This essay is part of the Between Chapters project, inspired by the book. What chapters are you between? How did you get from one chapter to another? Share your story here.
What Chapter Are You…
Leaving:
The “toxic career” chapter.
In:
The chapter of rediscovery and reinvention.
Entering:
The chapter of re-becoming; reclaiming my core qualities, prioritizing health
It’s a quiet Saturday morning in late June. I’ve been pacing my living room in the subdivision Colonial that my husband and I call home, holding a small, colorful abstract enamel in my hands.

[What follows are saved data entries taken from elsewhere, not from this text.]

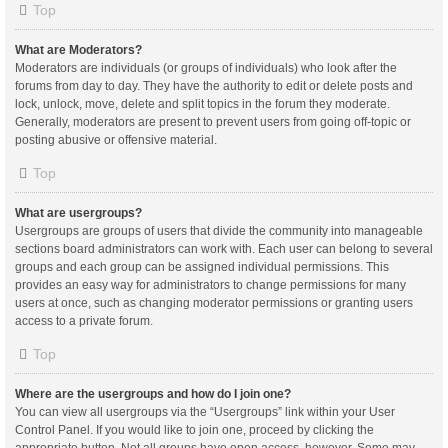
Top
What are Moderators?
Moderators are individuals (or groups of individuals) who look after the
forums from day to day. They have the authority to edit or delete posts and
lock, unlock, move, delete and split topics in the forum they moderate.
Generally, moderators are present to prevent users from going off-topic or
posting abusive or offensive material.
Top
What are usergroups?
Usergroups are groups of users that divide the community into manageable
sections board administrators can work with. Each user can belong to several
groups and each group can be assigned individual permissions. This
provides an easy way for administrators to change permissions for many
users at once, such as changing moderator permissions or granting users
access to a private forum.
Top
Where are the usergroups and how do I join one?
You can view all usergroups via the “Usergroups” link within your User
Control Panel. If you would like to join one, proceed by clicking the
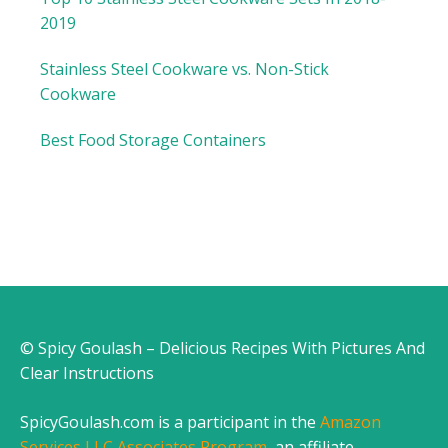
2019
Stainless Steel Cookware vs. Non-Stick
Cookware
Best Food Storage Containers
© Spicy Goulash – Delicious Recipes With Pictures And
Clear Instructions
SpicyGoulash.com is a participant in the
Amazon
Services LLC Associates Program
, an affiliate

It is one of the pieces from my grandmother’s collection, and I’ve been trying to find the right place for it for years.
“It doesn’t fit in here,” my husband observes as he walks through the room to the kitchen, teacup in hand. He knows I wish it would. My hands tighten. It feels like he told me I’m the thing that doesn’t fit. I know he doesn’t mean that. He’s just being objective.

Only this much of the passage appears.